JPS5976418A - Manufacture of thin film - Google Patents

Abstract

PURPOSE:To provide a thin film of high purity at wide region from low vacuum degree to super high vacuum degree, by a method wherein high-frequency heating system is adopted, and evaporation material itself is heated to evaporate the evaporation material. CONSTITUTION:Top end of a rod evaporation material 1 standing upright is heated by a high-frequency coil 3. Then a substrate 4 is installed above the material 1. Top end of the heated rod 1 is melted into liquid state thereby a melted liquid 2 is formed. When an evaporation film is formed on surface of the substrate 4, a shutter 8 is opened. The formed evaporation film has similar purity to that of the rod evaporation material. Since the material 1 serves also as suscepter for the melted liquid 2 and has the same material property as the melted liquid 2, quality of the evaporation material is maintained well.
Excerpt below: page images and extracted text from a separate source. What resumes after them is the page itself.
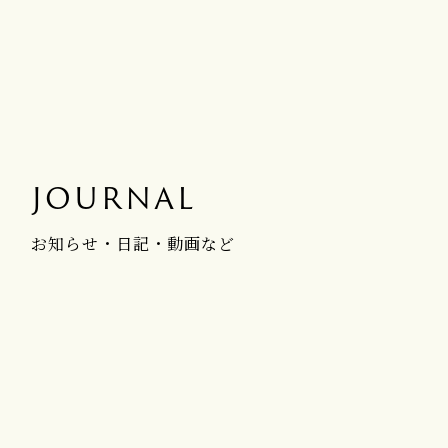
JOURNAL
お知らせ・日記・動画など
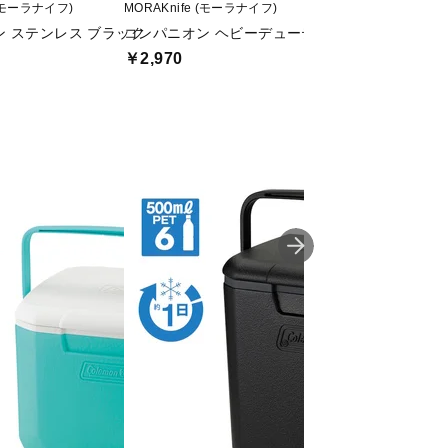
 (モーラナイフ)
MORAKnife (モーラナイフ)
UNIFLAME (ユニフ
 ステンレス ブラック
コンパニオン ヘビーデューティ カーボン オレン
Alpen Outdoo
￥2,970
￥9,900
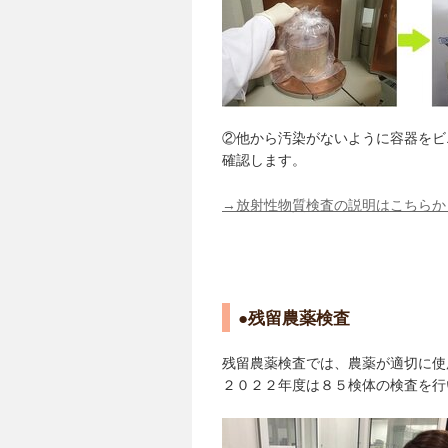
②他から汚染がないように容器をビ
確認します。
→放射性物質検査の説明はこちらか
●残留農薬検査
残留農薬検査では、農薬が適切に使
２０２２年度は８５検体の検査を行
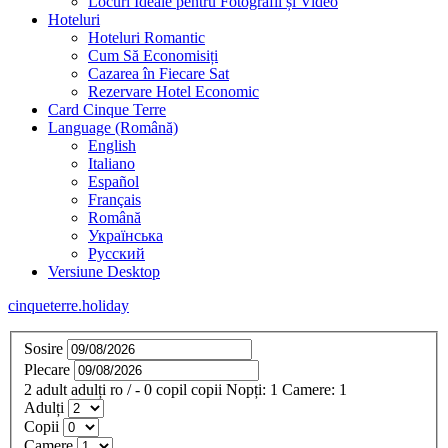
Locuri Ideale pentru Fotografii și Video
Hoteluri
Hoteluri Romantic
Cum Să Economisiți
Cazarea în Fiecare Sat
Rezervare Hotel Economic
Card Cinque Terre
Language (Română)
English
Italiano
Español
Français
Română
Українська
Русский
Versiune Desktop
cinqueterre.holiday
Sosire
Plecare
2
adult
adulți
ro
/
- 0
copil
copii
Nopți:
1
Camere:
1
Adulți
Copii
Camere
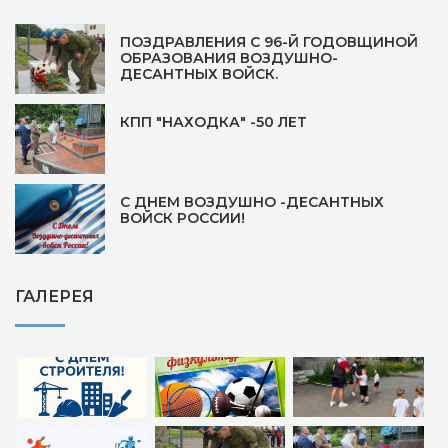
ПОЗДРАВЛЕНИЯ С 96-Й ГОДОВЩИНОЙ
ОБРАЗОВАНИЯ ВОЗДУШНО-
ДЕСАНТНЫХ ВОЙСК.
КПП "НАХОДКА" -50 ЛЕТ
С ДНЕМ ВОЗДУШНО -ДЕСАНТНЫХ
ВОЙСК РОССИИ!
ГАЛЕРЕЯ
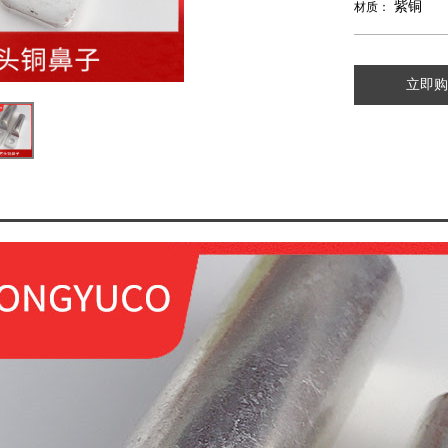
紫铜
材质：
立即购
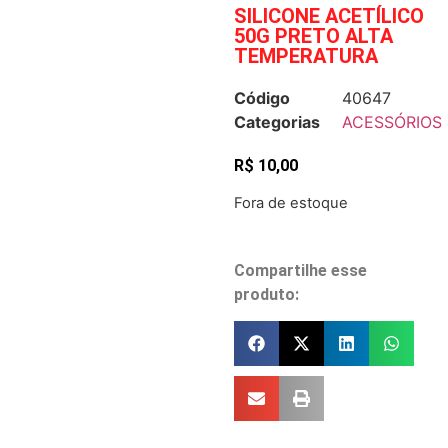
SILICONE ACETÍLICO
50G PRETO ALTA
TEMPERATURA
Código
40647
Categorias
ACESSÓRIOS
R$
10,00
Fora de estoque
Compartilhe esse
produto:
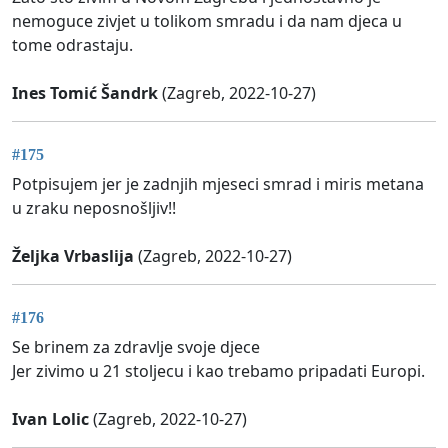
nemoguce zivjet u tolikom smradu i da nam djeca u
tome odrastaju.
Ines Tomić Šandrk
(Zagreb, 2022-10-27)
#175
Potpisujem jer je zadnjih mjeseci smrad i miris metana
u zraku neposnošljiv!!
Željka Vrbaslija
(Zagreb, 2022-10-27)
#176
Se brinem za zdravlje svoje djece
Jer zivimo u 21 stoljecu i kao trebamo pripadati Europi.
Ivan Lolic
(Zagreb, 2022-10-27)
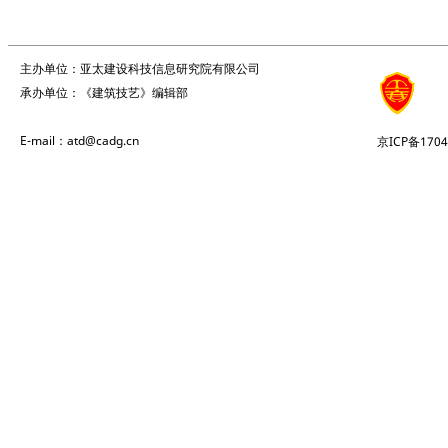
主办单位：亚太建设科技信息研究院有限公司
承办单位：《建筑技艺》编辑部
E-mail：atd@cadg.cn
京ICP备1704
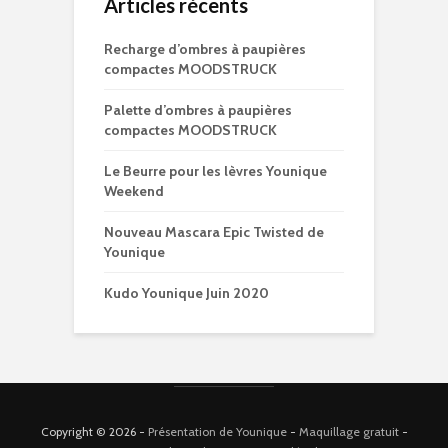
Articles récents
Recharge d’ombres à paupières
compactes MOODSTRUCK
Palette d’ombres à paupières
compactes MOODSTRUCK
Le Beurre pour les lèvres Younique
Weekend
Nouveau Mascara Epic Twisted de
Younique
Kudo Younique Juin 2020
Copyright © 2026 -
Présentation de Younique
-
Maquillage gratuit
-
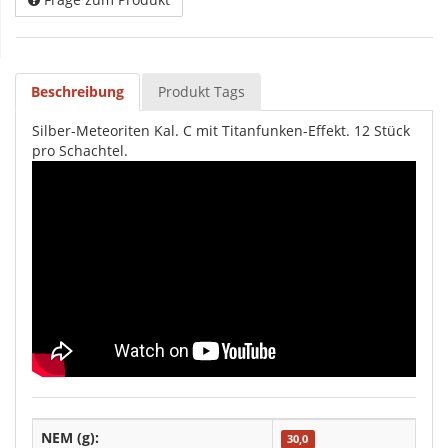
Beschreibung
Produkt Tags
Silber-Meteoriten Kal. C mit Titanfunken-Effekt. 12 Stück
pro Schachtel.
NEM (g):
30,0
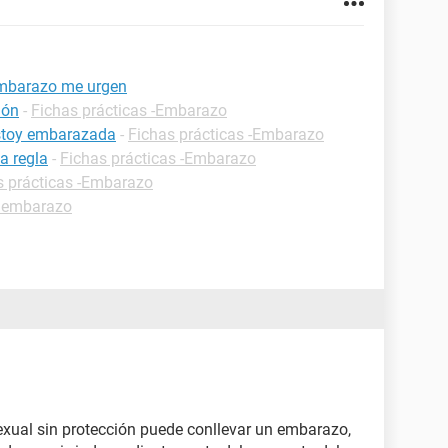
embarazo me urgen
ión
-
Fichas prácticas -Embarazo
estoy embarazada
-
Fichas prácticas -Embarazo
a regla
-
Fichas prácticas -Embarazo
s prácticas -Embarazo
 embarazo
xual sin protección puede conllevar un embarazo,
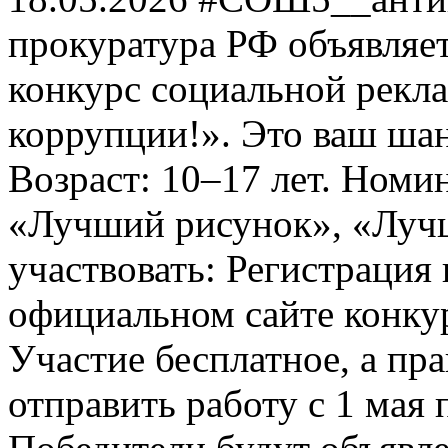
прокуратура РФ объявля
конкурс социальной рекл
коррупции!». Это ваш шанс
Возраст: 10–17 лет. Номи
«Лучший рисунок», «Лучши
участвовать: Регистрация 
официальном сайте конкурс
Участие бесплатное, а пр
отправить работу с 1 мая 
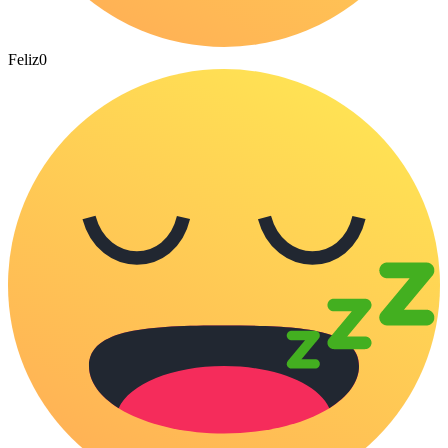
Feliz
0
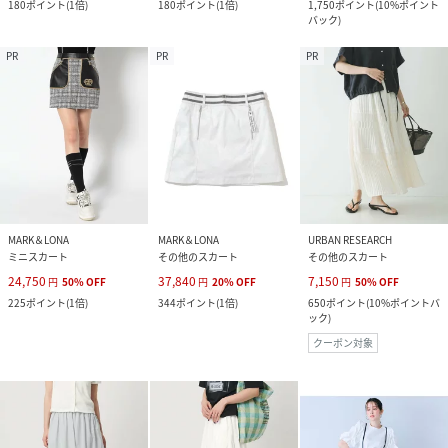
180
ポイント
(
1倍
)
180
ポイント
(
1倍
)
1,750
ポイント
(
10%ポイント
バック
)
PR
PR
PR
MARK＆LONA
MARK＆LONA
URBAN RESEARCH
ミニスカート
その他のスカート
その他のスカート
24,750
37,840
7,150
円
50
%
OFF
円
20
%
OFF
円
50
%
OFF
225
ポイント
(
1倍
)
344
ポイント
(
1倍
)
650
ポイント
(
10%ポイントバ
ック
)
クーポン対象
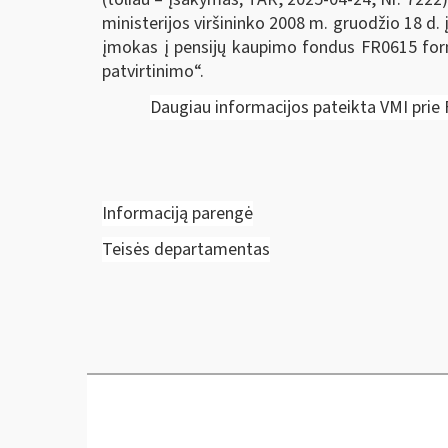
ministerijos viršininko 2008 m. gruodžio 18 d
įmokas į pensijų kaupimo fondus FR0615 form
patvirtinimo“.
Daugiau informacijos pateikta VMI prie
Informaciją parengė
Teisės departamentas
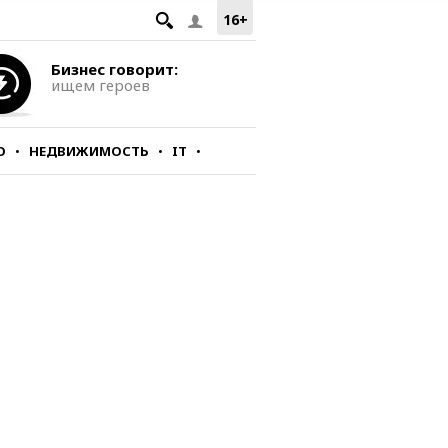
16+
Бизнес говорит:
ищем героев
О
НЕДВИЖИМОСТЬ
IT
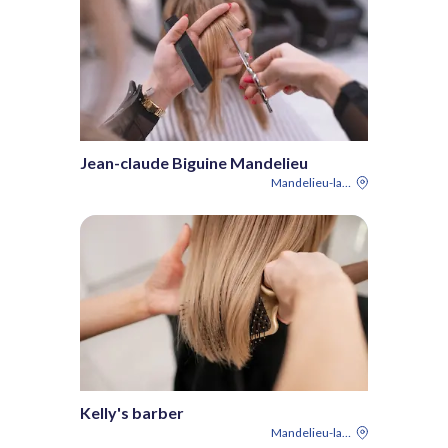
Jean-claude Biguine Mandelieu
Mandelieu-la-Napoule
Kelly's barber
Mandelieu-la-Napoule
Evaporation source in this method not only has high purity but also acts at even high gas pressure, for example, at hydrogen gas atmosphere of about 10<-2>Torr.

Description

[Detailed Description of the Invention] [Field of Application of the Invention] The present invention relates to a method for producing a thin film, and more specifically, the present invention relates to a method for manufacturing a thin film, and more specifically, heating one tip of a rod-shaped evaporation material using a high-frequency heating method.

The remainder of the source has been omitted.